Aim 1. Determine rare coding mutations and common SNV by WES in 180 patients with extreme CIPN PRO phenotypes in the oxaliplatin trial N08CB; test HN genes for an association with CIPN due to rare mutations or common SNV; identify molecular mechanisms/pathways genetically associated with oxaliplatin-CIPN.
This aim will apply the methods from our paclitaxel WES study (preliminary data) to a new drug class (platinum's).
Aim 2. Test if increased genomic variation in regulatory (non-coding) regions of CIPN candidate genes is associated with the PRO phenotype.
This aim will apply a new method, whole genome sequencing (WGS), to patients previously analyzed by us with WES.
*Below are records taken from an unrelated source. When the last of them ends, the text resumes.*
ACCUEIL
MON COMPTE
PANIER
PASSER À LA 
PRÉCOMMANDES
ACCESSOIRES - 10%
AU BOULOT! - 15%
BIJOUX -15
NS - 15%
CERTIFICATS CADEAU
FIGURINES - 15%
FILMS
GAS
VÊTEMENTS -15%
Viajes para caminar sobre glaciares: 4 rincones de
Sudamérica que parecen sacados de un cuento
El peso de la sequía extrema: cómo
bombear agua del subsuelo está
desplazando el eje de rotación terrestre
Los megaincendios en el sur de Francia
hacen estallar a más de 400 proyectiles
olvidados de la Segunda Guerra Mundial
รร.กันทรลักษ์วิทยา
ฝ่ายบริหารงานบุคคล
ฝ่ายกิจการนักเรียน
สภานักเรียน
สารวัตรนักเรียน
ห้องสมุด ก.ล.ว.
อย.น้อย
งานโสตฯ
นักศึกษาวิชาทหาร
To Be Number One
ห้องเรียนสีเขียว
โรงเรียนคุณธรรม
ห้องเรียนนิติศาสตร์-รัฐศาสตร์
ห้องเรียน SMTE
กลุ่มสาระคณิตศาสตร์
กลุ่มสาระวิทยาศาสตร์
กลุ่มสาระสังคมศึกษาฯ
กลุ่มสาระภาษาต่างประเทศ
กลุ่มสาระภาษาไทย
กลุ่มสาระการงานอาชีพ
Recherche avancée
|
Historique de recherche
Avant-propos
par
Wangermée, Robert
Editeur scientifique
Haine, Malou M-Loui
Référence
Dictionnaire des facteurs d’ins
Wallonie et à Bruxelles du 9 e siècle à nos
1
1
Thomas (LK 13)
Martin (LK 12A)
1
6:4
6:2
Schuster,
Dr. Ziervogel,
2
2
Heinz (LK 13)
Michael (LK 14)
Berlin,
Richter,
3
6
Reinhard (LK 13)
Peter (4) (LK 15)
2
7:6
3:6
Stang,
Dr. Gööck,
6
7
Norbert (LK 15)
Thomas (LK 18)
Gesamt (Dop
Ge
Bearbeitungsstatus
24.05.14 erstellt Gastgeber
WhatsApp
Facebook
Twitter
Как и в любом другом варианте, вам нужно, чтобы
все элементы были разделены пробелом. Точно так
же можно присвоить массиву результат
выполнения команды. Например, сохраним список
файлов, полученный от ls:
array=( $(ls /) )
Aim 3. Analyze candidate genes nominated because of a role for QOL unrelated to peripheral nervous system (PNS) biology: forebrain- and immune system mechanisms.
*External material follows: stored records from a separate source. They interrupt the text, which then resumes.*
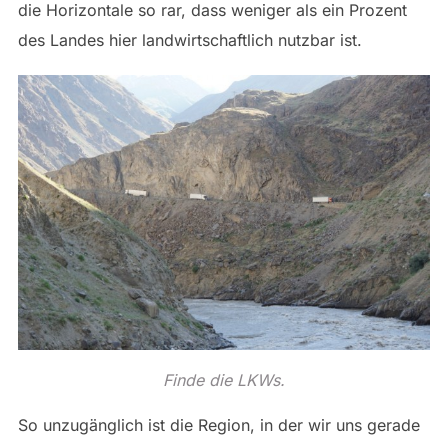
die Horizontale so rar, dass weniger als ein Prozent
des Landes hier landwirtschaftlich nutzbar ist.
Finde die LKWs.
So unzugänglich ist die Region, in der wir uns gerade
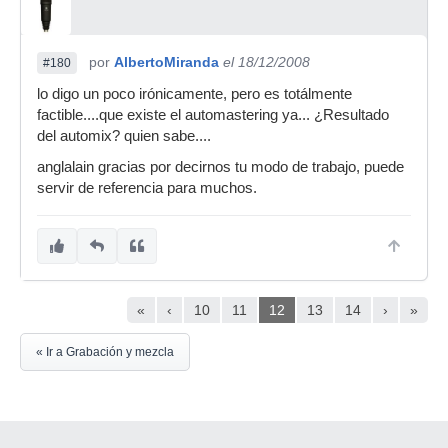
por
AlbertoMiranda
el 18/12/2008
#180
lo digo un poco irónicamente, pero es totálmente
factible....que existe el automastering ya... ¿Resultado
del automix? quien sabe....
anglalain gracias por decirnos tu modo de trabajo, puede
servir de referencia para muchos.
«
‹
10
11
12
13
14
›
»
« Ir a Grabación y mezcla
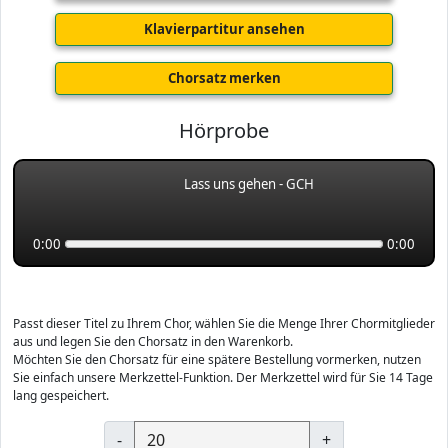
Klavierpartitur ansehen
Chorsatz merken
Hörprobe
Lass uns gehen - GCH
0:00
0:00
Passt dieser Titel zu Ihrem Chor, wählen Sie die Menge Ihrer Chormitglieder
aus und legen Sie den Chorsatz in den Warenkorb.
Möchten Sie den Chorsatz für eine spätere Bestellung vormerken, nutzen
Sie einfach unsere Merkzettel-Funktion. Der Merkzettel wird für Sie 14 Tage
lang gespeichert.
-
+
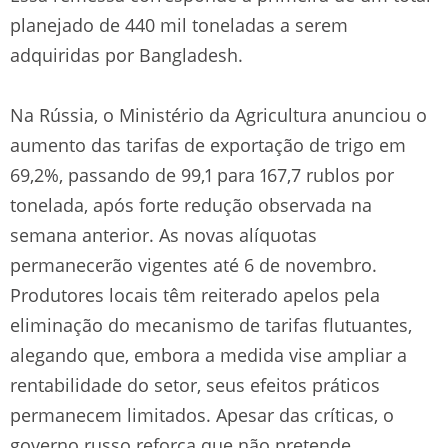
planejado de 440 mil toneladas a serem
adquiridas por Bangladesh.
Na Rússia, o Ministério da Agricultura anunciou o
aumento das tarifas de exportação de trigo em
69,2%, passando de 99,1 para 167,7 rublos por
tonelada, após forte redução observada na
semana anterior. As novas alíquotas
permanecerão vigentes até 6 de novembro.
Produtores locais têm reiterado apelos pela
eliminação do mecanismo de tarifas flutuantes,
alegando que, embora a medida vise ampliar a
rentabilidade do setor, seus efeitos práticos
permanecem limitados. Apesar das críticas, o
governo russo reforça que não pretende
Aim 4. Validate key results from Aims 1 and 2 by sequencing a newly designed CIPN custom gene panel in two independent cohorts with serial CIPN phenotyping (n=400 paclitaxel, n=400 oxaliplatin). Responsiveness to FOA 13-264: The proposal responds to the FOA by using WES and WGS as emerging technologies to predict individual susceptibility of patients to CIPN symptoms, which will be quantified with innovative methods based on serial PRO. Diverse information consisting of rare and common germ line genetic variants with coding and regulatory functions will be integrated.

Public Health Relevance

Chemotherapy induced peripheral neuropathy (CIPN) is the most important unmitigated toxicity of cancer treatments. CIPN symptoms consist of chronic pain, loss of sensation, and autonomic dysfunction. More than 400,000 new cases occur yearly adding annual healthcare costs of $2.3 billion. Oxaliplatin and taxanes are the single most important cause of CIPN. The proposed study examines the genetic basis of oxaliplatin and paclitaxel -CIPN with dual long- term goals: First, to improve our ability to predict whether an individual patient is at risk and, second, to understand the molecular mechanisms under genetic control that underlie CIPN.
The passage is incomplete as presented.